Will it still be easy to make friends without joining a sorority?

My parents forbid me to join a sorority because they think it is just an all-access to drinking and sometimes drugs, with is probably true although I wouldn’t know. I really do want to though, because I feel like if I don’t join a sorority then I will have a harder time making friends, being a part of the community, and joining parties. Even though not going to start drinking or anytime soon in college since that is a big step towards adulthood and I just don’t think im ready for that, I feel like my personality really fits a sorority. I am preppy, outgoing, a party girl, etc., so if I don’t join a sorority, will I be excluded from them and their group?

Also, does hazing actually happen in sororities or is that just a rumor?

Party girl? Wow, no wonder your parents feel the way they do. Be very careful. USC is not a party school and there are very studious women in sororities, which generally have a higher average GPA than the rest of the school. Please save the parties for when you have a very high GPA and can afford to “party.”

@SeattleTW thanks a lot…If you really wanna know the long story then here is: i’m not a party girl at all in high school, in fact I have never been to a party in HS because I have never been invited to one, except for small hangouts with close friends, and I don’t plan to drink even when I am in college (ill be the designated driver) until 21. I just think that I would like to “party” when I actually do get invited to parties and maybe even host them myself, since I am an extrovert, love meeting new people and love hanging out with a ton of friends. so please.

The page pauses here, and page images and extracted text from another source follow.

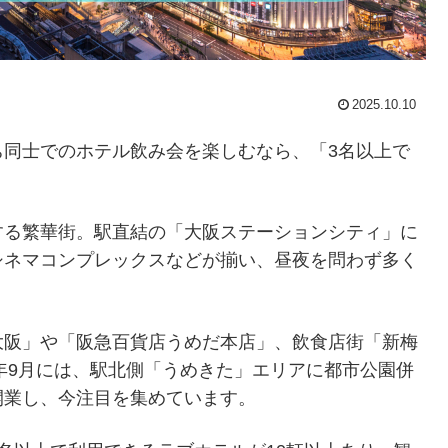
2025.10.10
ち同士でのホテル飲み会を楽しむなら、「3名以上で
する繁華街。駅直結の「大阪ステーションシティ」に
シネマコンプレックスなどが揃い、昼夜を問わず多く
大阪」や「阪急百貨店うめだ本店」、飲食店街「新梅
4年9月には、駅北側「うめきた」エリアに都市公園併
開業し、今注目を集めています。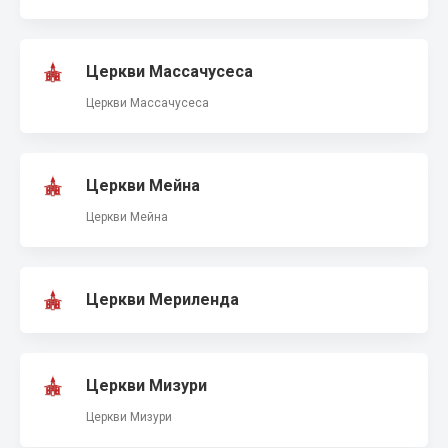
Церкви Массачусеса
Церкви Массачусеса
Церкви Мейна
Церкви Мейна
Церкви Мериленда
Церкви Мизури
Церкви Мизури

I actually just brought up a convo to my dad as to why he wouldn’t let me join a sorority. He said it wasn’t about the drinking (obviously you can still go to frat parties when your not in one of those houses), but because of the hazing. I actually don’t blame him because there are a bunch of really depressing stories about people who get hazed in sororities/frats like what happened to the guy at Clemson.

Also, since there is no “sorority” topic, I posted this onto USC because I heard they have one of the best out there. This post was meant for all the sororities out there.

Only 20% of USC students join Frats/ Sororities. You will have PLENTY of chances to meet lots of people in your dorm building, at the various eating venues, in classes, and around campus. Relax, smile and enjoy your time at USC!

The USC Panhellenic has stood the test of time. The first Greek women’s chapter was founded well over 100 years ago. However, only a small minority of women join the “social” sororities. There are religious, civic, cultural, political, music, drama, athletic, service and other organizations where you can make friends.

During orientation booths will be set up. There you can meet representatives from a host of organizations. Check out those that interest you.

It is possible to participate in Greek recruitment as a beginning sophomore. After a year on campus you may decide if Greek life would fit your lifestyle.

When you arrive at school during Welcome Week there will be lots of activities specifically geared toward freshmen living in the dorms. Your RA on your floor will also have activities for everyone on the floor throughout the year. You will meet people during these activities, get closer to your floor mates and meet people in the dining halls. The first week of school, booths will be set up for all the student clubs and organizations. Visit the tables for everything that interests you. Join a couple clubs. You will also meet people that are in your major because they will be in a lot of classes with you. Ask questions of current students. They can be a wealth of information on every aspect of Trojan life :slight_smile: Your RA is trained to help you and direct you to the right place if you have any questions. Parties (both large and small) are not just an aspect of Greek life. You will find chances to socialize and make friends in many places. Having a job on campus is another way to meet people. During your freshman year you can look into sororities and ask members about each of their houses and the activities that take place. My own daughter is not in a sorority at USC but she has lots of friends she met through her classes and clubs. She now lives with a bunch of them in a big house in the historic home area of University Park. Yes, you can make friends and be social without being a Greek. But, if that is where you feel home, I am sure there are a couple of the sororities where you will find students that you really connect with. If this is what you want I am sure they have parent information and flyers discussing their charity work and the academic standards of the house so your parents will feel better about it. Good luck!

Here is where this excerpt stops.